== Segment start ==

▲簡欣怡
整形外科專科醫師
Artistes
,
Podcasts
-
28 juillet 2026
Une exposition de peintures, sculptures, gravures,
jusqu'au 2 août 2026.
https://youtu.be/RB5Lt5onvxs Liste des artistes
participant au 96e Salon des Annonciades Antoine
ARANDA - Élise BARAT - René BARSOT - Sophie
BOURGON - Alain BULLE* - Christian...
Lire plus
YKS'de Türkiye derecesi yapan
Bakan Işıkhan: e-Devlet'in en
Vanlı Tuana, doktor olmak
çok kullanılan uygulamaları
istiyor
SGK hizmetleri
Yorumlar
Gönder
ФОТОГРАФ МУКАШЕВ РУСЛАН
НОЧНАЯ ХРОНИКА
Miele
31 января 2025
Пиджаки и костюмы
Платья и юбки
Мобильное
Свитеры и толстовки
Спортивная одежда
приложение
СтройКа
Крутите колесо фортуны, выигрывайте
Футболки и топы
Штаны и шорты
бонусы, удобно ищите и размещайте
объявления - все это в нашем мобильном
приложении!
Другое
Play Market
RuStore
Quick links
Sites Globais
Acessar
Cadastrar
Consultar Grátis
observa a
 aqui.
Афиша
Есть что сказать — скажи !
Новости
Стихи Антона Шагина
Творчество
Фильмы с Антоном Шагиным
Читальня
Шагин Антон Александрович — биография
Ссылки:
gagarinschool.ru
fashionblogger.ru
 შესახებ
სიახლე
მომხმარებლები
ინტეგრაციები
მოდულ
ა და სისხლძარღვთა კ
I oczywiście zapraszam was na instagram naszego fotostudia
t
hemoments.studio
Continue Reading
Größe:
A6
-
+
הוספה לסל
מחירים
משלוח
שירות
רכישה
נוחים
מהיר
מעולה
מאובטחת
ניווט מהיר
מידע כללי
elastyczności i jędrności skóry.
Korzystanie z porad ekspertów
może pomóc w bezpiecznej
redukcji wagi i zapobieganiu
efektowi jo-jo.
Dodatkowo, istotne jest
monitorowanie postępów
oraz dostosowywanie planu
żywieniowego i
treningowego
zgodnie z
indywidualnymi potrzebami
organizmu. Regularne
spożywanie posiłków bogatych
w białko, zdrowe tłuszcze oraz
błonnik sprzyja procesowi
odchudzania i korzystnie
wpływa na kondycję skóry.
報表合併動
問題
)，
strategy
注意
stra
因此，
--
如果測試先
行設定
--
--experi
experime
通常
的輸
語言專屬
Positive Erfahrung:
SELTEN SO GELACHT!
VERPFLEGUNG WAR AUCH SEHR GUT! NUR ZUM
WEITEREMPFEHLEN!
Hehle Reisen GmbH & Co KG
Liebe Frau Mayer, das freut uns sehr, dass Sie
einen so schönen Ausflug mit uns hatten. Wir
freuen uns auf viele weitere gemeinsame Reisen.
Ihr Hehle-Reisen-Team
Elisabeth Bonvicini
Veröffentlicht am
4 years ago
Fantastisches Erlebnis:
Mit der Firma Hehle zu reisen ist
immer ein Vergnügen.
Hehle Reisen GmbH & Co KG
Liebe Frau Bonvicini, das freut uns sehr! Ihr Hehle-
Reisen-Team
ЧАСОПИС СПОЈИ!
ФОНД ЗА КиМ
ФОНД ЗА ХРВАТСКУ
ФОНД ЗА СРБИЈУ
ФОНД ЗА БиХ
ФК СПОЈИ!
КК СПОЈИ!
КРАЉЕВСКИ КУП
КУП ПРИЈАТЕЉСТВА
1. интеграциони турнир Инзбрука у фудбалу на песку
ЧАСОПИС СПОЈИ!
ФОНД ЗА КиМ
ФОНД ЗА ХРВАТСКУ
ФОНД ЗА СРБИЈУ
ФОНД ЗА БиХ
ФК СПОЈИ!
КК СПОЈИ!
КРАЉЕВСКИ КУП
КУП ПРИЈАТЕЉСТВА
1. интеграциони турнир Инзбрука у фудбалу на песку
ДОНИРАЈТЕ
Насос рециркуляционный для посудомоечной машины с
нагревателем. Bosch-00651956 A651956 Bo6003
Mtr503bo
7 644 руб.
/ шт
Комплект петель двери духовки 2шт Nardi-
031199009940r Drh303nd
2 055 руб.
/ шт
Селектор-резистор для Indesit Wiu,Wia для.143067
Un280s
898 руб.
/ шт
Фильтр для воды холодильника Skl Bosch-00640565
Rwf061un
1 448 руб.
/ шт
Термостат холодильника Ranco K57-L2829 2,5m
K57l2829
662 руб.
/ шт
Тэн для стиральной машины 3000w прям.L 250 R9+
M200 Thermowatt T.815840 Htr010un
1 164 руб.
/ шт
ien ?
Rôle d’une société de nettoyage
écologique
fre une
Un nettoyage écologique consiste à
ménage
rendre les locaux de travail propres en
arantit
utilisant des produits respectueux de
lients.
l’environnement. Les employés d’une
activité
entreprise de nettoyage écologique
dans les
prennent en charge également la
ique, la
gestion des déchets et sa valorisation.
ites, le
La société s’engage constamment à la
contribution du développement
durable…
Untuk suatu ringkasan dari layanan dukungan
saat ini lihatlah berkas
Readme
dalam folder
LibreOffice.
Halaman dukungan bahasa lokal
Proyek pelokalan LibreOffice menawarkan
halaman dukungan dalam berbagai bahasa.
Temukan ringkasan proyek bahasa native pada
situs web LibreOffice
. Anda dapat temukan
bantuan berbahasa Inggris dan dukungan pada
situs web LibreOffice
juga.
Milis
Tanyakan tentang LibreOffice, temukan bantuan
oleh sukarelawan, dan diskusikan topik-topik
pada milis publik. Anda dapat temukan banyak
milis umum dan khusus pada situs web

== Segment end ==

** Action item **
Would you mind giving all the records again exactly?

** Solution **
▲簡欣怡
整形外科專科醫師
Artistes
,
Podcasts
-
28 juillet 2026
Une exposition de peintures, sculptures, gravures,
jusqu'au 2 août 2026.
https://youtu.be/RB5Lt5onvxs Liste des artistes
participant au 96e Salon des Annonciades Antoine
ARANDA - Élise BARAT - René BARSOT - Sophie
BOURGON - Alain BULLE* - Christian...
Lire plus
YKS'de Türkiye derecesi yapan
Bakan Işıkhan: e-Devlet'in en
Vanlı Tuana, doktor olmak
çok kullanılan uygulamaları
istiyor
SGK hizmetleri
Yorumlar
Gönder
ФОТОГРАФ МУКАШЕВ РУСЛАН
НОЧНАЯ ХРОНИКА
Miele
31 января 2025
Пиджаки и костюмы
Платья и юбки
Мобильное
Свитеры и толстовки
Спортивная одежда
приложение
СтройКа
Крутите колесо фортуны, выигрывайте
Футболки и топы
Штаны и шорты
бонусы, удобно ищите и размещайте
объявления - все это в нашем мобильном
приложении!
Другое
Play Market
RuStore
Quick links
Sites Globais
Acessar
Cadastrar
Consultar Grátis
observa a
 aqui.
Афиша
Есть что сказать — скажи !
Новости
Стихи Антона Шагина
Творчество
Фильмы с Антоном Шагиным
Читальня
Шагин Антон Александрович — биография
Ссылки:
gagarinschool.ru
fashionblogger.ru
 შესახებ
სიახლე
მომხმარებლები
ინტეგრაციები
მოდულ
ა და სისხლძარღვთა კ
I oczywiście zapraszam was na instagram naszego fotostudia
t
hemoments.studio
Continue Reading
Größe:
A6
-
+
הוספה לסל
מחירים
משלוח
שירות
רכישה
נוחים
מהיר
מעולה
מאובטחת
ניווט מהיר
מידע כללי
elastyczności i jędrności skóry.
Korzystanie z porad ekspertów
może pomóc w bezpiecznej
redukcji wagi i zapobieganiu
efektowi jo-jo.
Dodatkowo, istotne jest
monitorowanie postępów
oraz dostosowywanie planu
żywieniowego i
treningowego
zgodnie z
indywidualnymi potrzebami
organizmu. Regularne
spożywanie posiłków bogatych
w białko, zdrowe tłuszcze oraz
błonnik sprzyja procesowi
odchudzania i korzystnie
wpływa na kondycję skóry.
報表合併動
問題
)，
strategy
注意
stra
因此，
--
如果測試先
行設定
--
--experi
experime
通常
的輸
語言專屬
Positive Erfahrung:
SELTEN SO GELACHT!
VERPFLEGUNG WAR AUCH SEHR GUT! NUR ZUM
WEITEREMPFEHLEN!
Hehle Reisen GmbH & Co KG
Liebe Frau Mayer, das freut uns sehr, dass Sie
einen so schönen Ausflug mit uns hatten. Wir
freuen uns auf viele weitere gemeinsame Reisen.
Ihr Hehle-Reisen-Team
Elisabeth Bonvicini
Veröffentlicht am
4 years ago
Fantastisches Erlebnis:
Mit der Firma Hehle zu reisen ist
immer ein Vergnügen.
Hehle Reisen GmbH & Co KG
Liebe Frau Bonvicini, das freut uns sehr! Ihr Hehle-
Reisen-Team
ЧАСОПИС СПОЈИ!
ФОНД ЗА КиМ
ФОНД ЗА ХРВАТСКУ
ФОНД ЗА СРБИЈУ
ФОНД ЗА БиХ
ФК СПОЈИ!
КК СПОЈИ!
КРАЉЕВСКИ КУП
КУП ПРИЈАТЕЉСТВА
1. интеграциони турнир Инзбрука у фудбалу на песку
ЧАСОПИС СПОЈИ!
ФОНД ЗА КиМ
ФОНД ЗА ХРВАТСКУ
ФОНД ЗА СРБИЈУ
ФОНД ЗА БиХ
ФК СПОЈИ!
КК СПОЈИ!
КРАЉЕВСКИ КУП
КУП ПРИЈАТЕЉСТВА
1. интеграциони турнир Инзбрука у фудбалу на песку
ДОНИРАЈТЕ
Насос рециркуляционный для посудомоечной машины с
нагревателем. Bosch-00651956 A651956 Bo6003
Mtr503bo
7 644 руб.
/ шт
Комплект петель двери духовки 2шт Nardi-
031199009940r Drh303nd
2 055 руб.
/ шт
Селектор-резистор для Indesit Wiu,Wia для.143067
Un280s
898 руб.
/ шт
Фильтр для воды холодильника Skl Bosch-00640565
Rwf061un
1 448 руб.
/ шт
Термостат холодильника Ranco K57-L2829 2,5m
K57l2829
662 руб.
/ шт
Тэн для стиральной машины 3000w прям.L 250 R9+
M200 Thermowatt T.815840 Htr010un
1 164 руб.
/ шт
ien ?
Rôle d’une société de nettoyage
écologique
fre une
Un nettoyage écologique consiste à
ménage
rendre les locaux de travail propres en
arantit
utilisant des produits respectueux de
lients.
l’environnement. Les employés d’une
activité
entreprise de nettoyage écologique
dans les
prennent en charge également la
ique, la
gestion des déchets et sa valorisation.
ites, le
La société s’engage constamment à la
contribution du développement
durable…
Untuk suatu ringkasan dari layanan dukungan
saat ini lihatlah berkas
Readme
dalam folder
LibreOffice.
Halaman dukungan bahasa lokal
Proyek pelokalan LibreOffice menawarkan
halaman dukungan dalam berbagai bahasa.
Temukan ringkasan proyek bahasa native pada
situs web LibreOffice
. Anda dapat temukan
bantuan berbahasa Inggris dan dukungan pada
situs web LibreOffice
juga.
Milis
Tanyakan tentang LibreOffice, temukan bantuan
oleh sukarelawan, dan diskusikan topik-topik
pada milis publik. Anda dapat temukan banyak
milis umum dan khusus pada situs web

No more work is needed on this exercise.